[whatwg] Archive API - proposal

Wed Aug 15 20:10:08 PDT 2012

On Tue, Aug 14, 2012 at 1:20 PM, Glenn Maynard <glenn at zewt.org> wrote:
> (I've reordered my responses to give a more logical progression.)
>
> On Tue, Jul 17, 2012 at 9:23 PM, Andrea Marchesini <baku at mozilla.com> wrote:
>
>> // The getFilenames handler receives a list of DOMString:
>> var handle = this.reader.getFile(this.result[i]);
>>
>
> This interface is problematic.  Since ZIP files don't have a standard
> encoding, filenames in ZIPs are often garbage.  This API requires that
> filenames round-trip uniquely, or else files aren't accessible t all.  For
> example, if you have two filenames in CP932, "日" and "本", but the encoding
> isn't determined correctly, you may end up with two files both with a
> filename of "??".  Either you can't open either file, or you can only open
> one of them.  This isn't theoretical; I hit ZIP files like this in the wild
> regularly.
>
> Instead, I'd recommend that the primary API simply returns File objects
> directly from the ZIP.  For example:
>
> var reader = archive.getFiles();
> reader.onsuccess = function(result) {
>     // result = [File, File, File, File...];
>
>     console.log(result[0].name);
>     // read the file
>     new FileReader(result[0]);
> }
>
> This allows opening files without any dependency on the filename.  Since
> File objects are by design lightweight--no decompression should happen
> until you actually read from the file--this isn't expensive and won't
> perform any extra I/O.  All the information you need to expose a File
> object is in the central directory (filename, mtime, decompressed size).

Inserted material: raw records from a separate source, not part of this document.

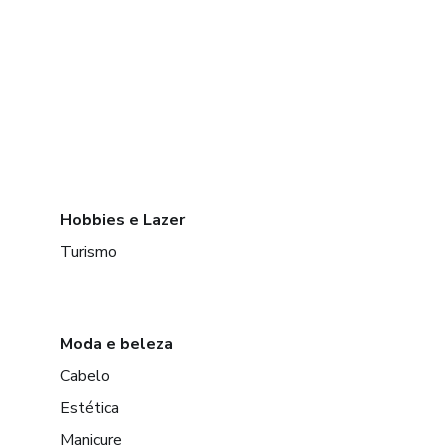
Hobbies e Lazer
Turismo
Moda e beleza
Cabelo
Estética
Manicure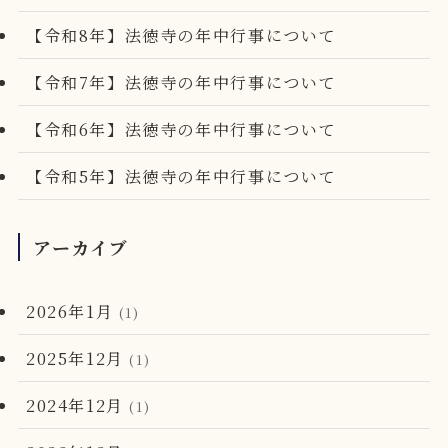
【令和8年】法徳寺の年中行事について
【令和7年】法徳寺の年中行事について
【令和6年】法徳寺の年中行事について
【令和5年】法徳寺の年中行事について
アーカイブ
2026年1月
(1)
2025年12月
(1)
2024年12月
(1)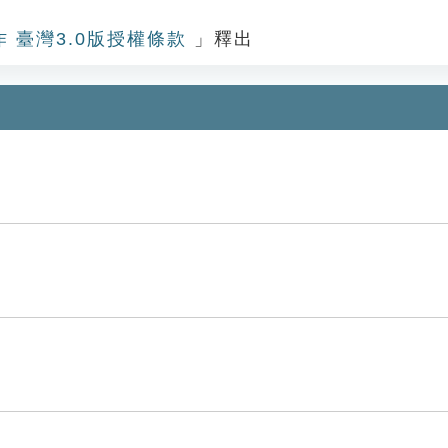
作 臺灣3.0版授權條款
」釋出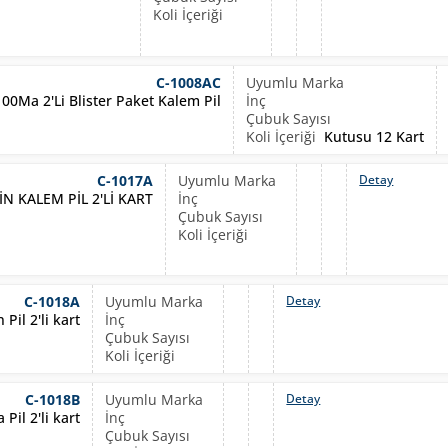
C-1008AC
1100Ma 2'Li Blister Paket Kalem Pil
Kutusu 12 Kart
C-1017A
Detay
N KALEM PİL 2'Lİ KART
C-1018A
Detay
Pil 2'li kart
C-1018B
Detay
Pil 2'li kart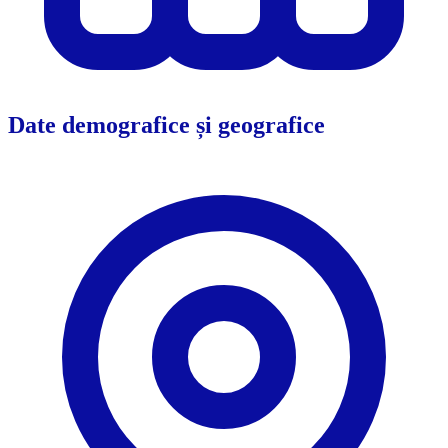
Date demografice și geografice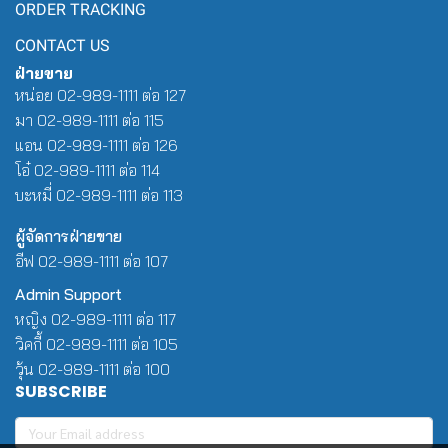
ORDER TRACKING
CONTACT US
ฝ่ายขาย
หน่อย 02-989-1111 ต่อ 127
มา 02-989-1111 ต่อ 115
แอน 02-989-1111 ต่อ 126
โอ๋ 02-989-1111 ต่อ 114
บะหมี่ 02-989-1111 ต่อ 113
ผู้จัดการฝ่ายขาย
อีฟ 02-989-1111 ต่อ 107
Admin Support
หญิง 02-989-1111 ต่อ 117
วิคกี้ 02-989-1111 ต่อ 105
วุ้น 02-989-1111 ต่อ 100
SUBSCRIBE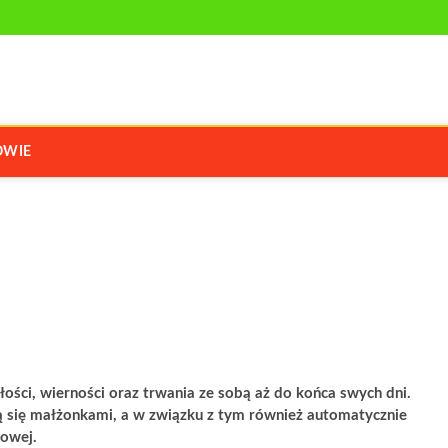
R.COM.PL
 ZDROWIU
OWIE
łości, wierności oraz trwania ze sobą aż do końca swych dni.
ają się małżonkami, a w związku z tym również automatycznie
kowej.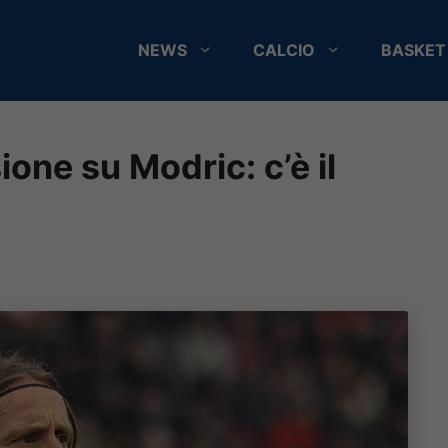
NEWS
CALCIO
BASKET
ione su Modric: c’è il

This is a good idea. It neatly solves the problem of not having to
rely on filenames as keys.

Though I still think that we should support reading out specific files
using a filename as a key. I think a common use-case for ArchiveReader
is going to be web developers wanting to download a set of resources
from their own website and wanting to use a .zip file as a way to get
compression and packaging. In that case they can easily either ensure
to stick with ASCII filenames, or encode the names in UTF8.

By allowing them to download a .zip file, they can also store that
.zip in compressed form in IndexedDB or the FileSystem API in order to
use less space on the user's device. (Additionally many times IO gets
faster by using .zip files because the time saved in doing less IO is
larger than the time spent decompressing. Obviously very dependent on
what data is being stored).

>> . Do you think it can be useful?
>> . Do you see any limitation, any feature missing?
>
> It should be possible to get the CRC32 of files, which ZIP stores in the
> central directory.  This both allows the user to perform checksum
> verification himself if wanted, and all the other variously useful things
> about being able to get a file's checksum without having to read the whole
> file.

One way we could support this would be to have a method which allows
getting a list of meta-data about each entry. Probably together with
the File object itself. So we could return an array of objects like:

[ {
    rawName: <UInt8Array>,
    file: <File object>,
    crc32: <UInt8Array>
  },
  {
    rawName: <UInt8Array>,
    file: <File object>,
    crc32: <UInt8Array>
  },
  ...
]

That way we can also leave out the crc from archive types that doesn't
support it.

Though I'm not convinced that CRCs are important enough that we need
to put it in the first iteration of the API.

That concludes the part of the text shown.